- Born: Brita Josefdotter Bjørgum 11 March 1858 Voss Municipality, Vestland, Norway
- Died: 16 January 1906 (aged 47) Voss Municipality, Vestland, Norway
- Occupations: Writer; Teacher; Women's rights activist;
- Writing career
- Pen name: Brita

= Brita Bjørgum =

Norwegian writer, teacher and women's rights activist (1858–1906)

Brita Josefsdotter Bjørgum (11 March 1858 – 16 January 1906) was a Norwegian writer, teacher and women's rights activist. She was one of the first feminist writers to write in Nynorsk.

== Early life ==
Brita Bjørgum was born on 11 March 1858 in Voss Municipality to farmer and freeholder Josef Tollefson and Brita Larsdotter. She was the sister of painter Nils Bjørgum. She never married.

== Career ==
In 1879, Bjørgum took the lower teacher test at the teacher training school at Ølve in Sunnhordland. She then worked as a substitute teacher in Voss Municipality.

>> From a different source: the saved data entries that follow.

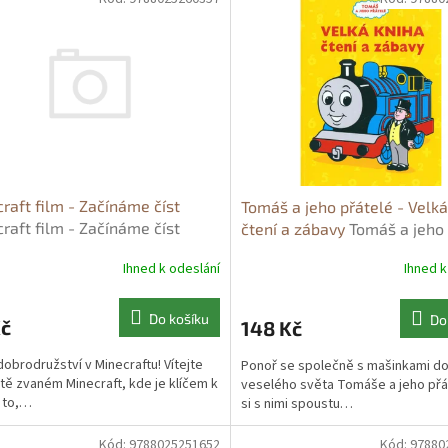
raft film - Začínáme číst
Tomáš a jeho přátelé - Velká
raft film - Začínáme číst
čtení a zábavy
Tomáš a jeho 
- Velká kniha čtení a zábavy 
Ihned k odeslání
Ihned k
neznámý - neuveden
Do košíku
Do
Kč
148 Kč
dobrodružství v Minecraftu! Vítejte
Ponoř se společně s mašinkami d
tě zvaném Minecraft, kde je klíčem k
veselého světa Tomáše a jeho přát
í to,…
si s nimi spoustu…
Kód:
9788025251652
Kód:
97880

Bjørgum wrote poems and short fiction in publications such as the Unge Skud/Unglyden and Den 17de Mai, often just under the name Brita. In the latter magazine she published a serial, which was published as a book in 1895, titled Kari Lidi. The book is considered to be the first longer story written by a woman in Nynorsk.

Bjørgum was an active member of the Noregs Ungdomslag. She was an active feminist who was fought for women's suffrage and the right for women to smoke, and she is considered a pioneer among female Nynorsk writers. She also advocated for a republic as a form of government.

Despite her political work, Bjørgum was concerned with tradition and held a Christian outlook on life. She also interested in bunad clothing and she sought out old patterns and sewing techniques. In 1892, she was the first to contribute money to the charitable orphanage in Voss.

== Later life ==
Bjørgum died on 16 January 1906, at the age of 47.